And tearing it all down in the end?
Yeah. (laughter)
I
wanted you to stay with the pirate who comes out of the sewer in the
beginning….I found him darker, I found him more powerful than his other
characters.
You call him a
pirate, that's interesting, I've never heard him called before. That's
fine, that's cool. There's a line where he did explain who he was but
it was cut.
He
was a dream surgeon. He does actually say what he does. He cuts people
open. He's meant to be a strange Russian mystic who somehow ended up in
a war or something like that. It doesn't really matter what he is
anyway. If we stayed as 'the pirate' - we wouldn't have had much of a
film. We'd call it the One Life Tomas Katz.
What
about the Happy Eater scene? That was pretty intense and yet I nearly
wet myself when throughout.
The
Happy Eater is of course a terrifying symbol of consumption. It's very
80's and it is is total naked consumption. All it is is just a mouth
with the fingers pointing into the mouth. There's something scary about
it. It's like, every now and again you see something on an advert on
TV, like the butter man in the "Lurpak' advert, and you think to
yourself - 'if I saw one of those fuckers on my table, I would tie
myself up and asked to be sectioned instantly. How scary is that?
The
whole piece is pretty apocalyptic. Is that something you particularly
enjoy. Definitely the sort of imminent doom you'd associate with George
Romero or John Carpenter.
It's
about the end of the world. The world is full of stuff. And most of the
stuff that the world is full of is bollocks and Tomas Katz obviously
removes all the stuff and makes it into a pure state - which is
nothing. It's quite a beautiful thing that he's doing. The apocalypse
is rendered here as an act of just closing down and making things more
simple.
A good and evil thing?
No,
not at all. It's a nothingness of being…Most apocalypses are rendered
as a fight between good and evil and the end is regarded as something
terrifying but this is more, the end is something, an act of peace.

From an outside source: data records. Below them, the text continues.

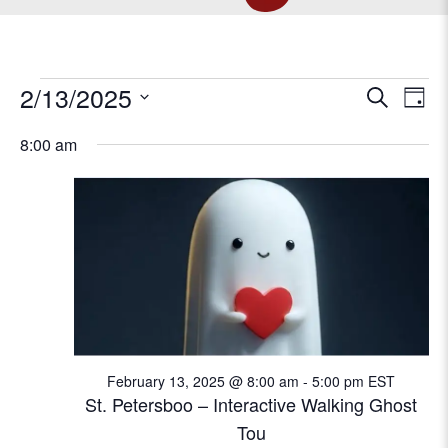
EVENTS
E
2/13/2025
E
S
D
e
v
S
a
v
a
8:00 am
FOR
e
e
y
r
l
e
n
c
e
t
FEBRUARY
h
c
n
V
t
t
d
i
13,
a
e
s
t
w
e
2025
S
s
.
N
February 13, 2025 @ 8:00 am
-
5:00 pm
EST
e
St. Petersboo – Interactive Walking Ghost
a
Tou
a
v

Removing the world of mobile phones, removing the world of stupid
restaurants, removing the world of all this…all this idiocy that goes
on, people talking shit on television, all being closed down and shut
up, being made into a beautiful black screen.

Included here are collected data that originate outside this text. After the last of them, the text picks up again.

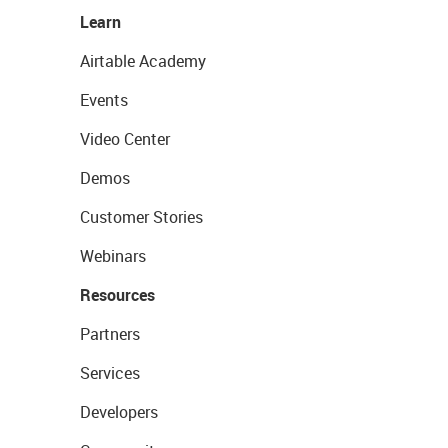
Learn
Airtable Academy
Events
Video Center
Demos
Customer Stories
Webinars
Resources
Partners
Services
Developers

(the phone rings again, Ben gets up to screen the call - doesn't take
it)
Why
did you pick the CCTV security guard to carry out your purification?
Well
it's obviously fun but the role of God was traditionally to watch over
us and the idea of His surveillance has now been replaced by CCTV. God
may still be watching over us but certainly we are being watched every
day by a bunch of security guards.
Does it bother you?
No,
it doesn't bother me at all actually. It's that metaphor of God as the
security guard that I found entertaining and I've come to a conclusion
God is now a stupid, chewing gum chewing, junk food eating twat from
Walthamstow who stares at CCTV screens. Quite scary I think.
I'm interested in where you can go from here?
Well I'd love to do Tomas Katz part two.
I've got an idea of what happens but the film hasn't even been spawned.
Katz has done quite well in Germany but it has to turn a profit which
it's not done yet for the producers who want to finance another one.
I've got plenty of projects but it’s just that most of them don't fit
in with what people want to finance these days, especially in Britain,
so you move elsewhere.
Would you go to Hollywood?
Personally
I don't think I'd have much of a future in Hollywood. No, I signed up
with the German producers and I shall be doing work for Germany.
Are
you going where the money is or where you have an audience?
Both.
It
comes across as a strong festival film, where has it been?
Everywhere
really, all around world. But unfortunately it's only been released in
Britain and Germany so far. The Sales Agents were United Artists and
just as the film started gaining momentum, United Artists were closed
down by MGM who own them. So for a while it didn't have a home. That
kind of killed the film, it's all kind of unfortunate for us.
You've just got to push on, I suppose.
Yes.
It's now a bit too old to sell it anywhere. People will be suspicious
about buying it because it's been around since 1999.
What
have you been doing since, apart from trying to drum up publicity for
this?
I've been doing the
usual thing, I've been signing on every now and again, working on and
writing scripts. Yeah, just trying to get a project made in this God
forsaken country. I had a project which nearly went ahead and was
cancelled at the last minute and at that point I decided 'fuck it' I'm
going to sign up with the Germans and go and work over there.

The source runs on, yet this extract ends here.